The most common business contracts tend to be:

  • Partnership agreements
  • Employee agreements
  • Non-disclosure agreements
  • Licensing agreements
  • Promissory notes
  • Purchase and Sale Agreements

In addition to industry-specific agreements, these types of basic contracts can be crucial to the business you are engaged in, as is an experienced business attorney advising you along the way. At HMS Law Group, we provide crucial legal guidance to clients in creating business agreements, preparing forms and contracts, and helping you both understand and deal with other documents that may be presented to you by other parties.

The basic provisions you should expect to see in any business contract will answer the following questions:

  1. When will the contract begin and who is involved? The date that all parties are entering into the agreement should be included, along with the names of all involved in signing the contract. All names should be spelled correctly and corporate designations should be included such as Inc. or LLC.
  2. What is being agreed upon? The contract should clearly state all the promises and expectations being agreed on. All items or services to be exchanged or sold should be listed. Payment information should be clear in terms of who expects what from whom-and when. Prices should be settled and clearly outlined.
  3. What happens if there is a breach of contract? Again, this is crucial information in any contract, laying out what would be cause for such an issue-such as services or payment not delivered on time. You can also go into further detail discussing what would happen if attorney's fees were involved in a resulting dispute, as well as how resolution could be reached alternatively.
  4. How long do the parties want this agreement to be valid? Agree on a termination date whether for services to be rendered or for the longer term if this is to be an ongoing relationship. This should also allow for an ‘out' if one party does not fulfill their end of the agreement, meaning that the contract is no longer good.
  5. Does everyone consent? All parties must formally indicate that they consent to the entire agreement with their signatures. A notary or witnesses may not be required, but it's always a good idea just in case an issue regarding legality of the contract arises later. This varies by state in terms of requirement.

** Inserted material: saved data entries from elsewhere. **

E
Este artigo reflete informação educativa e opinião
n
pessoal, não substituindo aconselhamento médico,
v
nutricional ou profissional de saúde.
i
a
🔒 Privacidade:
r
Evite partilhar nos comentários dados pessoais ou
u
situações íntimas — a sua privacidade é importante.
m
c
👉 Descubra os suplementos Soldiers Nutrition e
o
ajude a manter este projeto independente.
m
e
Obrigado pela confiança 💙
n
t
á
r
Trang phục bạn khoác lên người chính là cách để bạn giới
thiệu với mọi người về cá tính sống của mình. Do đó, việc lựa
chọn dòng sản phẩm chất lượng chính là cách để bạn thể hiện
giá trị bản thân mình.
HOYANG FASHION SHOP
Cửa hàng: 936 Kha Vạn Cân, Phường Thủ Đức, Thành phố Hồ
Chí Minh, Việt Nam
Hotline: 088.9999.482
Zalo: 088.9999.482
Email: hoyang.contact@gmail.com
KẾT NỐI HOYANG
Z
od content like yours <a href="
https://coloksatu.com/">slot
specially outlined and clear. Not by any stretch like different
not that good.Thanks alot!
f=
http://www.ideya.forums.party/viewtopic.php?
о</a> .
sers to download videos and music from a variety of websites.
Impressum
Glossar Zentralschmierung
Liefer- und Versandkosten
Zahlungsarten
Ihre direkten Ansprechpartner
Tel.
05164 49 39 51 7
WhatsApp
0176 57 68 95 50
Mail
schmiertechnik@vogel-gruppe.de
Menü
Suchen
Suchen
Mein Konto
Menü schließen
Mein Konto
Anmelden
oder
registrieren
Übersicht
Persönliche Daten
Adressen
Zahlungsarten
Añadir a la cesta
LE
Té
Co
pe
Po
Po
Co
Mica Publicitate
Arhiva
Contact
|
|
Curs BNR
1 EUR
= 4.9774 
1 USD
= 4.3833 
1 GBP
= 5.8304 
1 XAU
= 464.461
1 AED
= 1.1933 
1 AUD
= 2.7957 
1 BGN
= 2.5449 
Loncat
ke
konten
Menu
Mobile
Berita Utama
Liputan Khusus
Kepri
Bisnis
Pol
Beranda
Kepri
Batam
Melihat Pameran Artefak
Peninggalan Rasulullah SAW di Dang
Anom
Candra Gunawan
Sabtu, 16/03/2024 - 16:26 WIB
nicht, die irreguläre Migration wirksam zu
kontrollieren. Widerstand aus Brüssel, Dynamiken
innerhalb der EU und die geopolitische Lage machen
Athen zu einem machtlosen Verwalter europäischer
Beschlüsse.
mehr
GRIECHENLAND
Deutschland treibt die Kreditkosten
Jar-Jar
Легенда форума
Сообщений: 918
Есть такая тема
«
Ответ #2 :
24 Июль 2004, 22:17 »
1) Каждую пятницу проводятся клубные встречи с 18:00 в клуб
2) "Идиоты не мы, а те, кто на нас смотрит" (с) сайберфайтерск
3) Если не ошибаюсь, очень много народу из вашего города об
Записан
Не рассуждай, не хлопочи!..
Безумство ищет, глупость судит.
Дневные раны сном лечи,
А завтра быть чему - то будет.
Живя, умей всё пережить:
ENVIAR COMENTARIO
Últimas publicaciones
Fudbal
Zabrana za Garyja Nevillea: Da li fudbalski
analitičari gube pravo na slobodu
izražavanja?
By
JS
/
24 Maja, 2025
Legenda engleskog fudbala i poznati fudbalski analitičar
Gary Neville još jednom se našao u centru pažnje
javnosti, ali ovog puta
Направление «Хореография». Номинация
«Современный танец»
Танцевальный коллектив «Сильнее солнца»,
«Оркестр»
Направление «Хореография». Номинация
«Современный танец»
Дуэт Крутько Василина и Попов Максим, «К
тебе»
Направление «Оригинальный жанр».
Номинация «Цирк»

While contracts may be required for any number of agreements between individuals and entities in business, they are an important beginning to any deal, no matter how large or small. This legal structure normally allows for business to stay on track-but when promises are broken, it's extremely helpful to have a signed and notarized contract on your side in court.

Rodney Moy at HMS Law Group has extensive experience in helping clients with their business needs, to include working with them in forming corporations, partnerships, drafting and helping to negotiate contracts, along with assisting in any dispute resolution.